Apa yang dipikirkan seorang CEO Partner sewaktu melakukan refleksi akhir tahun seputar dunia profesi yang digelutinya? Apa ukuran keberhasilan yang jujur mau dievaluasi dengan unsur PEMI? CHR adalah garda PEMI. Ini adalah sebuah ‘calling’ dari profesi yang berkaitan dengan Human Being dalam konteks kerja dan pekerjaan. Calling ini nilainya jauh diatas ‘career’ dan penilaian prestasi kerja dari pribadi seperti yang tertuang dalam kontrak kerja atau IPP atau KPI seorang CHR.
Kalau partner lain fokusnya pada products, services, hal fisik dari bangunan, keuangan dan infrastuktur teknologi informasi, CHR fokusnya pada kesuksesan manusia sebagai aktor utama kesuksesan finansial. Sukses material yang tertuang dalam ketiga aspek Balance Score Card seperti financial, customer dan business process harus muncul dari kesuksesan sumber daya manusianya.
Kalau perusahaan disebut sukses karena mencapai target material tapi sebenarnya manusianya sangat tidak sukses sebagai manusia karena pelanggaran etika, moral dan peraturan adalah bagian dari budaya.
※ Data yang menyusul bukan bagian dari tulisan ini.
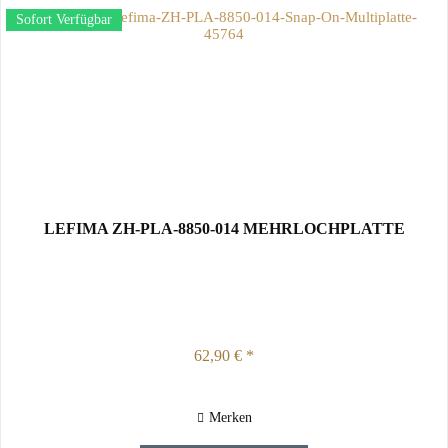
Sofort Verfügbar
LEFIMA ZH-PLA-8850-014 MEHRLOCHPLATTE
62,90 € *
Merken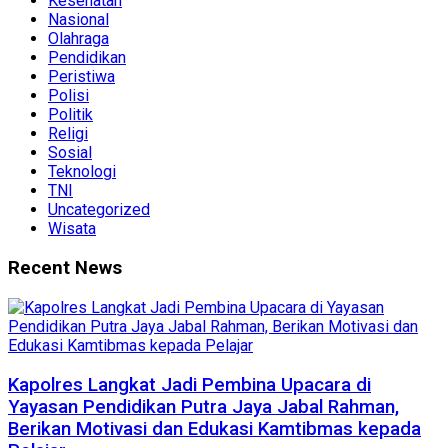
Kesehatan
Nasional
Olahraga
Pendidikan
Peristiwa
Polisi
Politik
Religi
Sosial
Teknologi
TNI
Uncategorized
Wisata
Recent News
Kapolres Langkat Jadi Pembina Upacara di
Yayasan Pendidikan Putra Jaya Jabal Rahman,
Berikan Motivasi dan Edukasi Kamtibmas kepada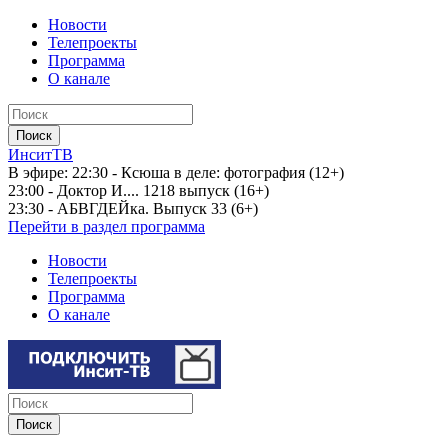
Новости
Телепроекты
Программа
О канале
ИнситТВ
В эфире:
22:30 - Ксюша в деле: фотография (12+)
23:00 - Доктор И.... 1218 выпуск (16+)
23:30 - АБВГДЕЙка. Выпуск 33 (6+)
Перейти в раздел программа
Новости
Телепроекты
Программа
О канале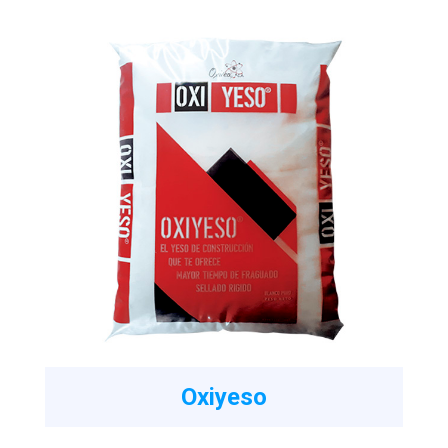
Oxiyeso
Misalnya, target penjualan tercapai tapi manusia penjualnya tertekan karena yang dijual sebenarnya bahan yang mengandung bahaya dan tidak sesuai dengan peraturan entah itu menggunakan formalin, bahan pewarna buat pakaian atau bahan additif pencegah kerusakan yang berbahaya bagi pengguna dalam jangka panjang, maka ini adalah sukses semu. Sukses material tapi tidak sukses dalam tolak ukur CHR.
Manusia yang tertekan karena dituntut dan dituntun melakukan pelanggaran guna meraih target pemasaran, keuangan, produksi adalah kegagalan CHR sebagai garda mereka sebagai manusia. CHR harus tahu posisinya. Tidak serta merta menjadi ‘business partner’ atau ‘operation partner’ itu harus mendukung mereka melakukan segala cara termasuk di dalamnya menghalalkan yang haram. Ada pilar yang harus ditegakkan, dan kalau hal prinsip itu yang tertuang dalam konteks PEMI itu dilanggar oleh orang operasi, CHR harus berani menolak. Bukan hanya ‘agree to disagree’ tapi ‘disagree to stop the process to go’.
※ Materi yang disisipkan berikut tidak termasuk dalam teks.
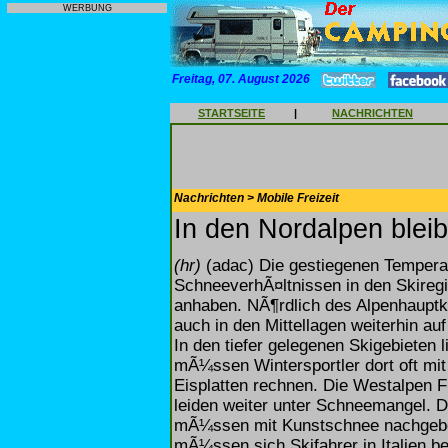
WERBUNG
Freitag, 07. August 2026
STARTSEITE
|
NACHRICHTEN
Nachrichten > Mobile Freizeit
In den Nordalpen bleib
(hr)
(adac) Die gestiegenen Temperat
SchneeverhÃ¤ltnissen in den Skiregi
anhaben. NÃ¶rdlich des Alpenhauptk
auch in den Mittellagen weiterhin au
In den tiefer gelegenen Skigebieten
mÃ¼ssen Wintersportler dort oft mit
Eisplatten rechnen. Die Westalpen 
leiden weiter unter Schneemangel. 
mÃ¼ssen mit Kunstschnee nachgebe
mÃ¼ssen sich Skifahrer in Italien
Dalam konteks manusia ini berarti CHR harus memiliki fokus pada manusia sebagai pemimpin dan manusia yang dipimpin. Keduanya memiliki fokus yang berbeda walaupun secara fundamental memiliki dasar yang sama yakni manusia seutuhnya. Refleksi CHR harus mencakup SDM dengan kedua peran tersebut. Evaluasi CHR atas manusia sebagai pemimpin adalah :
Apakah manusia yang memiliki peran sebagai pemimpin :
1. Senantiasa berorientasi dan mengupayakan bawahnya tidak kekurangan. Dalam arti sempit, kesejahteraan material tercukupi. Dalam arti yang lebih luas, kesejahteraan batiniah juga tercukupi.
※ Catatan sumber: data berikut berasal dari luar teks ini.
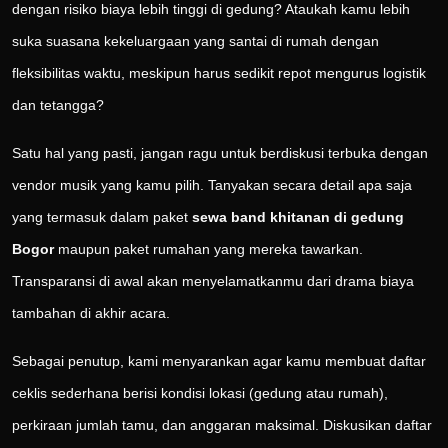
dengan risiko biaya lebih tinggi di gedung? Ataukah kamu lebih
suka suasana kekeluargaan yang santai di rumah dengan
fleksibilitas waktu, meskipun harus sedikit repot mengurus logistik
dan tetangga?
Satu hal yang pasti, jangan ragu untuk berdiskusi terbuka dengan
vendor musik yang kamu pilih. Tanyakan secara detail apa saja
yang termasuk dalam paket
sewa band khitanan di gedung
Bogor
maupun paket rumahan yang mereka tawarkan.
Transparansi di awal akan menyelamatkanmu dari drama biaya
tambahan di akhir acara.
Sebagai penutup, kami menyarankan agar kamu membuat daftar
ceklis sederhana berisi kondisi lokasi (gedung atau rumah),
perkiraan jumlah tamu, dan anggaran maksimal. Diskusikan daftar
2. Mengupayakan bersama para bawahan agar bisnis yang dijalaninya senantiasa bertumbuh dan berkembang seperti padang rumput hijau bagi kawanan domba. Mengupayakan pertumbuhan bisnis adalah tanggung jawab pimpinan yang paling hakiki agar dapat memberi kesejahteraan secara terus menerus bagi seluruh karyawan.
3. Mengusahakan pertumbuhan dan keuntungan usaha yang stabil, dimaksudkan untuk dinikmati bersama, seperti domba yang dibaringkan di padang yang berumput hijau. Kekayaan perusahaan bukan hanya untuk pimpinan dan pemilik, tapi untuk seluruh kesejahteraan karyawan.
4. Merencanakan para bawahan tetap segar, harus terus diupayakan pengembangan sistem dan pribadi agar karyawan tetap dalam posisi terbaik menghadapi persaingan.
5. Mengerti arah jalan yang benar yang harus ditempuh para domba. Memberi petunjuk jalan yang harus ditempuh dan mampu menuntun mereka ke jalan yang benar adalah tugas yang tak boleh didelegasikan ke domba yang lain.
6. Membantu saat mereka dalam kesulitan-kesulitan, karena justru dalam lembah kekelaman itulah fungsi gembala menjadi semakin tampak.
7. Senantiasa menyiapkan gada dan tongkat buat dombanya. Artinya, semua sarana perusahaan untuk memberikan dukungan yang paling maksimal bagi bawahan agar sukses di lapangan. Dukungan infrastruktur, sistem yang menunjang, perlengkapan yang pantas, agar bawahan memiliki seluruh senjata untuk menghadapi segala macam musuh yang akan menemui mereka.
8. Menyediakan hidangan bagi para bawahan dihadapan para lawan mereka. Memperhatikan aspek jasmani dan rohani yang cukup agar mereka mampu bersaing dengan baik. Lawan yang tangguh dapat dengan mudah dikalahkan oleh prajurit yang tangguh. Tangguh secara mental, moral dan fisik. Kesejahteraan bawahan adalah hal amat penting agar bawahan terus mempunyai motivasi tinggi untuk muncul sebagai pemenang di setiap pertempuran.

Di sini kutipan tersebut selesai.